Fanon y Césaire son pensadores. Y no son europeos y no son blancos, sino negros y de la Martinica. A partir de ellos, el pensamiento decolonial toma la palabra y con ello aparece la exigencia no solo de denunciar los procedimientos colonialistas, sino la de hablar desde un cuerpo y un lugar distintos al hegemónico. La palabra de la filosofía fue desde los orígenes blanca, masculina y europea, y pensó siempre sobre y a partir de sí misma. Cuando Descartes pronuncia su celebérrima sentencia “pienso, luego existo”, está hablando desde y para una razón abstracta y universal, que no contempla las diferencias. Por eso, debiera sustituirse por la fórmula “pienso donde existo”, un donde que señale que no es lo mismo pensar en un cuerpo mujer, o un cuerpo negro, o un cuerpo trans, o pensar desde América Latina, desde África, desde Europa o desde las fronteras. La filosofía, el pensamiento, debe ser por eso una geocorpofilosofía, un pensamiento descentralizado, un paradigma otro. Por mucho que se quiera establecer, no hay un grado cero de la epistemología: el conocimiento no puede ser objetivo, neutro ni universal, porque inevitablemente el pensamiento posee una geografía de carne. La ontología debe quebrarse en ontologías otras, periféricas, mestizas, raciales, lo que significa que en el pensamiento debe operarse un desplazamiento y una desterritorialización.
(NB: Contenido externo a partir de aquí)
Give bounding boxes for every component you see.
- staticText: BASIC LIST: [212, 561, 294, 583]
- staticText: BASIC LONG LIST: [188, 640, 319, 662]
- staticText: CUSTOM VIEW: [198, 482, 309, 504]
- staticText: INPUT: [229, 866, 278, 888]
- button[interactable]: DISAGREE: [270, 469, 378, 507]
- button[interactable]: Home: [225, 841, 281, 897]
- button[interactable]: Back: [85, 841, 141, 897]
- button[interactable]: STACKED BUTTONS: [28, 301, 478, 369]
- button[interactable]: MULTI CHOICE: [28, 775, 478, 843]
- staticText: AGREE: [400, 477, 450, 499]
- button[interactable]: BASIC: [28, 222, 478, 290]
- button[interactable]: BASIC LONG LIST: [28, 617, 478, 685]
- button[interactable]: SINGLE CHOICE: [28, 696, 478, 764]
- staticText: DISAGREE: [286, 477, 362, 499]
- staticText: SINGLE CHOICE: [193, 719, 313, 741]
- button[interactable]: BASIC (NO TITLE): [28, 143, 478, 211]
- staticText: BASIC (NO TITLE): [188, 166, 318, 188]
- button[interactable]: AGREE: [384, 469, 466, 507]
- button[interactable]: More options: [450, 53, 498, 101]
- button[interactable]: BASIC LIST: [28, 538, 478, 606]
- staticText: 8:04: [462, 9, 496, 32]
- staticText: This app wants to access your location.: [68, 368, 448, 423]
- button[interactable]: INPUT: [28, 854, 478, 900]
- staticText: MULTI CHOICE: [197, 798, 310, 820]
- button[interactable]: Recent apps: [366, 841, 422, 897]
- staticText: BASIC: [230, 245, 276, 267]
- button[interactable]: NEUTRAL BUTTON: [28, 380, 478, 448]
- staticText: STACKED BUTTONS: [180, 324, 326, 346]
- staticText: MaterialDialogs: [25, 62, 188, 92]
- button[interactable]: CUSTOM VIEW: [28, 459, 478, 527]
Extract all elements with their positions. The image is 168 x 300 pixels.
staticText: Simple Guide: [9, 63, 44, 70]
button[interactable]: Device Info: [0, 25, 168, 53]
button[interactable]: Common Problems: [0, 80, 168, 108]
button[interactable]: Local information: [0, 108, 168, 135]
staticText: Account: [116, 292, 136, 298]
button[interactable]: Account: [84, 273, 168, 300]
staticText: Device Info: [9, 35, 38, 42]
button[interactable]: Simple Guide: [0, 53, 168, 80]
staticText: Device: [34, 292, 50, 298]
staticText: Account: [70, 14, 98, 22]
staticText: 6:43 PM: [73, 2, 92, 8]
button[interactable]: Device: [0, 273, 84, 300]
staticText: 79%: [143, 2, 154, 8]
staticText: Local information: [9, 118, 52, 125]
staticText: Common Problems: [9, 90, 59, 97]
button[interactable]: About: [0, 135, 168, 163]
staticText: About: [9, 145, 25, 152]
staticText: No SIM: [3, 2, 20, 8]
No es Europa lo que está en juego, sino el eurocentrismo. Tenemos la oportunidad de, en palabras de Enrique Dussel, trazar una geopolítica del conocimiento. La revisión que se ha iniciado ahora está en ese camino, pero debe ser cuidadosa para no repetir la soberanía centroeuropea. Debe ir más allá del mero buenismo europeo, posibilitar pensar desde fuera de palacio y ser una verdadera praxis. La tarea no es sencilla, y no solo por la gestión y la logística al respecto, sino porque ahonda además en un problema filosófico importante: el de la consideración del otro, el del tratamiento de la otredad, y, pegado a ello, el de cómo mostrarla, cómo dar la voz a ese otro sin hablar por él.